In eukaryotes, gene expression is regulated by enhancers, which are sequences adjacent to the gene coding region which recruit different constellations of transcription factors that eventually give rise to specific patterns of gene expression. We will develop a strategy where enhancers in different organisms will be constructed in a bottom-up approach from a minimal number of transcription factor motifs (building blocks), and gradually increase the complexity of the synthetic enhancer and study the effects on gene-expression output.
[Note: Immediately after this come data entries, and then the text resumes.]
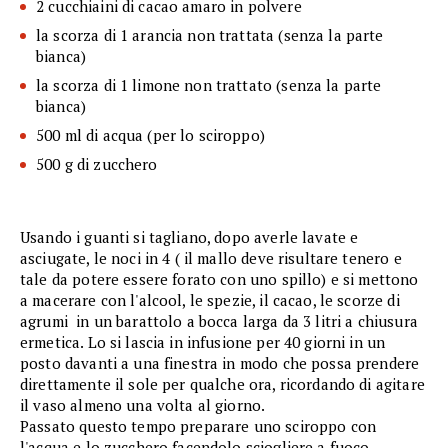
2 cucchiaini di cacao amaro in polvere
la scorza di 1 arancia non trattata (senza la parte
bianca)
la scorza di 1 limone non trattato (senza la parte
bianca)
500 ml di acqua (per lo sciroppo)
500 g di zucchero
Usando i guanti si tagliano, dopo averle lavate e
asciugate, le noci in 4 ( il mallo deve risultare tenero e
tale da potere essere forato con uno spillo) e si mettono
a macerare con l'alcool, le spezie, il cacao, le scorze di
agrumi in un barattolo a bocca larga da 3 litri a chiusura
ermetica. Lo si lascia in infusione per 40 giorni in un
posto davanti a una finestra in modo che possa prendere
direttamente il sole per qualche ora, ricordando di agitare
il vaso almeno una volta al giorno.
Passato questo tempo preparare uno sciroppo con
l'acqua e lo zucchero facendolo sciogliere a fuoco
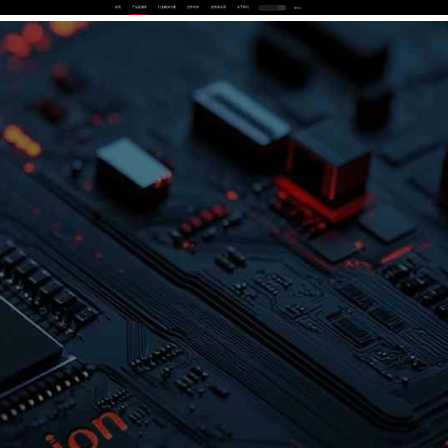
首页
产品及服务
行业解决方案
合作伙伴
投资者关系
关于我们
中
EN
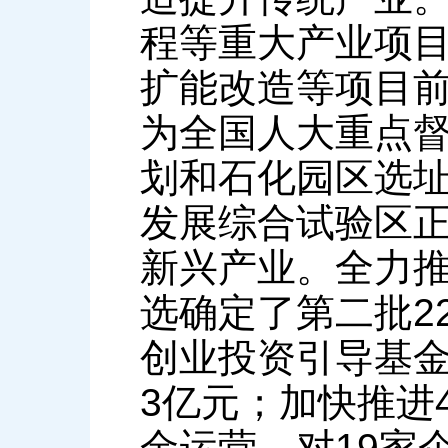
程等重大产业项目
扩能改造等项目
为全国人大重点
划和石化园区选
发展综合试验区
新兴产业。全力
选确定了第二批2
创业投资引导基金
3亿元；加快推进
金运营，对19家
We will also peruse a top-down approach by introducing variation to natural enhancers, for example by comparing evolutionarily close organisms and perturbing natural enhancers in a systematic fashion. This will allow us to map hotspots for sequence variation, which in turn can be modelled with advanced computational tools to try to identify potential regulatory rules.
We will build a predictive nucleotide-level model of enhancer function in order to extract the underlying regulatory principles from the data obtained from both the top-down and bottom-up approaches. We will utilize two orthogonal modelling approaches: The first, a thermodynamic model, will be implemented initially on the minimal enhancer dataset and will employ numerical algorithms that compute thermodynamically feasible configurations for DNA-protein (nucleoprotein) complexes, and subsequently using these ensembles to compute the probability of looping to estimate the resulting effects on gene expression. After tuning the regulatory thermodynamic model on the bottom-up data-set, it will be refined further on the top-down data set. The second approach will employ equilibrium-based models that we and others have devised, which describe transcriptional regulation as an ‘equilibrium competition’ between DNA binding molecules offering different configurations with varying probabilities. These statistical models allow us to compute the expression level of each sequence by weighting the probability of each configuration.
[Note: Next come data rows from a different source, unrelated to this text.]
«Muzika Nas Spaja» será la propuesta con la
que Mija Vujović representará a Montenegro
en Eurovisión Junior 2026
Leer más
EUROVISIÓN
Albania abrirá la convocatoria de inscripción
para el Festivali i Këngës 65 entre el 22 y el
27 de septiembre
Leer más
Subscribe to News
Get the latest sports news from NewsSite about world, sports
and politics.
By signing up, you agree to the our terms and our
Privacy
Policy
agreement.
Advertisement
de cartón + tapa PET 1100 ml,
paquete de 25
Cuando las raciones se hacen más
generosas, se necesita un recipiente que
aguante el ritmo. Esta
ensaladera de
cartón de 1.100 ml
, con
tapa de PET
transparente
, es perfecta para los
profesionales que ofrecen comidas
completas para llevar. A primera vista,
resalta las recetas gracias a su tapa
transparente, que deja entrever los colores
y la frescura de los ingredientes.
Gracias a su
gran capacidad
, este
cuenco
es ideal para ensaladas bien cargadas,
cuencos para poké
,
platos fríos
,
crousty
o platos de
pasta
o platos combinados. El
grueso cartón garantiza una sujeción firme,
Notably, the large number of sequences measured and our ability to design the identity of each sequence should provide us with an unprecedented opportunity to accurately learn the details of such models and use them to generate and test hypotheses about mechanisms of transcriptional regulation.
Next, we will assess the model's predictions of enhancer activity in bacteria, yeast and mammalian cells. We will generate and study thousands of phenotypes within bacteria and yeast, testing predictions of base pair modifications of a given enhancer, across 100’s of enhancer elements. In ES cells, we will use loss-of-function library and gain-of-function transcription factor library, to validate which transcription factors’ activity is being mediated through each sequence motif.
The data received from all abovementioned stages will culminate into what we refer to as the Grammar rules database – a comprehensive database comprising the grammar rules of the regulatory code. Once a grammar rules’ database is available, we will next address the spatial and temporal activity of selected elements with specific predictions examined in transgenic Drosophila embryos. All stages will both gain and contribute to other stages, and lessons learned in each will help refine the grammar rules database.
We believe that the hierarchical multi-level approach proposed here will allow us to reliably cover the regulatory phase space of possibilities, allowing us to sample this space at the embryo level in such a way as to convincingly show that we understand regulatory logic at both a cellular and organism level.